More importantly, when the body count starts to rise in Covenant, you lose track of who is alive and who is dead. It doesn’t exactly help that several characters meet their end in near darkness or are introduced in one scene, only to die in the next.
Don’t get us wrong, there are some decent turns with Katerine Waterston, Demian Bichir, Billy Crudup and, most surprisingly of all, Danny McBride doing some fine things. Other than that, though, it’s a blur of bodies akin to most of the deaths from Jurassic World. Yeah, loaded hated that too.
Shiny new Aliens
Many of the headlines ahead of the release of the movie focused on the new look Aliens. But again, that detracts from what made the original films so good.

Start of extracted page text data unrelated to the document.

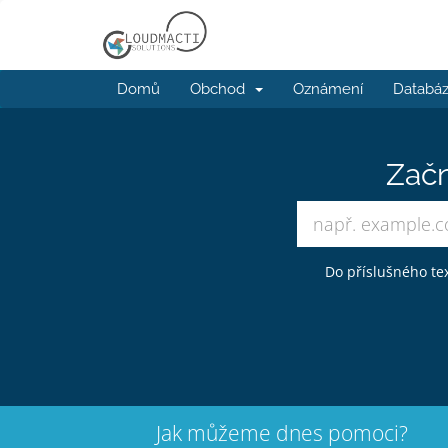
Domů
Obchod
Oznámení
Databáz
Začn
Do příslušného tex
Jak můžeme dnes pomoci?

The look of the original Xenomorph was perfect – a beautifully terrifying beast that ranked among the most iconic in cinematic history. As the Nightmare On Elm Street remake proved, you shouldn’t mess with the look of your movie monster. In doing so here, Scott and the makers of Covenant find a way to make the Xenomorphs look less scary and a whole lot less believable.
Skewed Logic At Every Turn
It soon becomes apparent in Alien: Covenant that very little of anything makes logical sense. Why would a colony ship risk everything to go and investigate some mysterious planet? Why would a character go off and investigate something on his own on strange, unexplored terrain? Who is designing these defective robots?

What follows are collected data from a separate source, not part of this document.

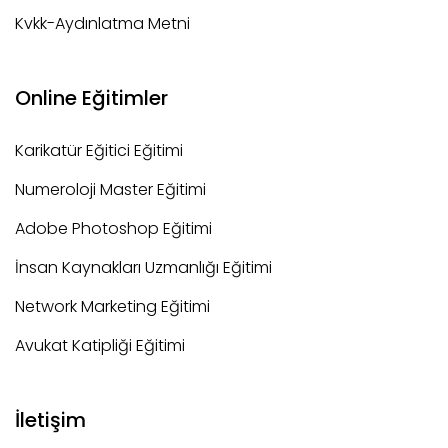
Kvkk-Aydınlatma Metni
Online Eğitimler
Karikatür Eğitici Eğitimi
Numeroloji Master Eğitimi
Adobe Photoshop Eğitimi
İnsan Kaynakları Uzmanlığı Eğitimi
Network Marketing Eğitimi
Avukat Katipliği Eğitimi
İletişim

There’s also the logic of the Xenomorphs themselves. It’s moved from characters simply being infected by face-huggers, to breathing in magic alien dust – a leftover element of Prometheus. Then there’s the face-huggers themselves, which no longer take hours to impregnate then kill their prey but mere minutes – basically whatever suits the patchy script.
Then there’s the ending, which is beyond problematic in terms of time frame and logic without giving away too many spoilers. One thing is for sure: you’ll be screaming inside, for much of the film’s two-plus hour running time.
Alien: Covenant is in cinemas this Friday. There is no post-credits scene.